Algunas empresas eludirán estos datos en el presente, tal vez no deseen destapar un problema de tales dimensiones. Así que se trata de un movimiento ambientalmente responsable y por ahora personal, ya que en general, las marcas no incluyen mucha información al respecto en sus productos

Cabe añadir a la lista de preocupaciones los aditivos químicos para ropa de alto rendimiento (Gore-Tex…) que se mezclan con el agua junto con las fibras.

Por supuesto, las compañías de ropa están lejos de ser las únicas partes en el punto de mira. El papel que las lavadoras juegan en la contaminación de microfibras es un tema muy importante. Científicos y compañías de ropa ya están pidiendo a los fabricantes de electrodomésticos investigar la eficacia de añadir filtros para lavadoras capaces de capturar las fibras antes de pasar a ser parte de las aguas residuales. Si vamos aún más allá, sabemos que el problema crecerá en los próximos años, en el 2010 unos 2.000 millones de personas en el mundo utilizaban ya una lavadora, pero esta cifra podría duplicarse o incluso llegar a las 5.000 millones de lavadoras en el año 2.050.

Para tratar de solventar el problema, Patagonia y otras empresas de prendas de vestir han afirmado que investigarán nuevas construcciones y técnicas de hilado y tejido para determinar si la liberación de microfibra puede abordarse mediante un mejor diseño.

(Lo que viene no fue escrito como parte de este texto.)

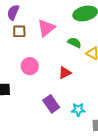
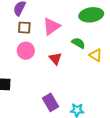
pink circle: (30, 66) -> (26, 51), moved
red triangle: (65, 73) -> (55, 59), moved, turned -48

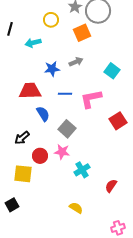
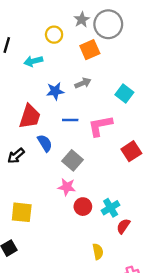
red trapezoid: (30, 91) -> (30, 117), turned 110
black arrow: (22, 138) -> (16, 156), moved
red circle: (40, 156) -> (83, 207), moved
cyan cross: (82, 170) -> (111, 208), moved
yellow semicircle: (76, 208) -> (98, 252), moved, turned 48

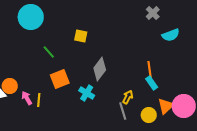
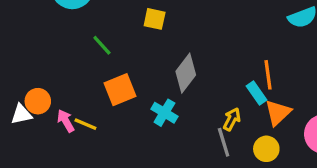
cyan rectangle: (152, 83) -> (256, 93), moved
yellow line: (39, 100) -> (85, 124), turned -72
orange triangle: (166, 106) -> (278, 113), moved

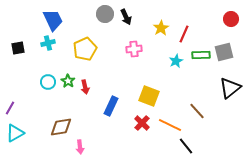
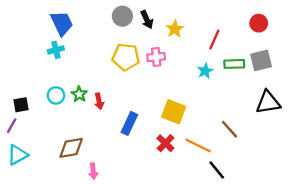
red circle: (231, 19) -> (259, 23), moved
yellow star: (161, 28) -> (175, 29), moved
black square: (18, 48) -> (21, 105), moved
yellow pentagon: (85, 49) -> (126, 57), moved, turned 30
black triangle: (230, 88) -> (268, 102), turned 30

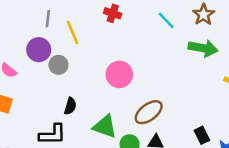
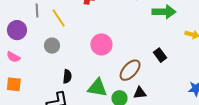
purple circle: (39, 50) -> (17, 30), moved
black rectangle: (202, 135) -> (160, 55), moved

Después de un programa de investigación financiado por la Comisión Europea en 2.013 se llegó a la conclusión de que los detergentes tensioactivos contribuyen enormemente a la liberación de fibras, de modo que la cantidad de microfibras liberadas en un sólo lavado podría llegar hasta 1.000.000. En España e Italia se está tratando de desarrollar un recubrimiento especial o impregnación que se aplica a la tela durante la fabricación y, en teoría, reduce la cantidad de pérdida de fibra. Se esperan más detalles en diciembre, pero los investigadores dicen que los revestimientos y productos utilizados para la impregnación que están siendo probados y desarrollados son perjudiciales para el medio ambiente.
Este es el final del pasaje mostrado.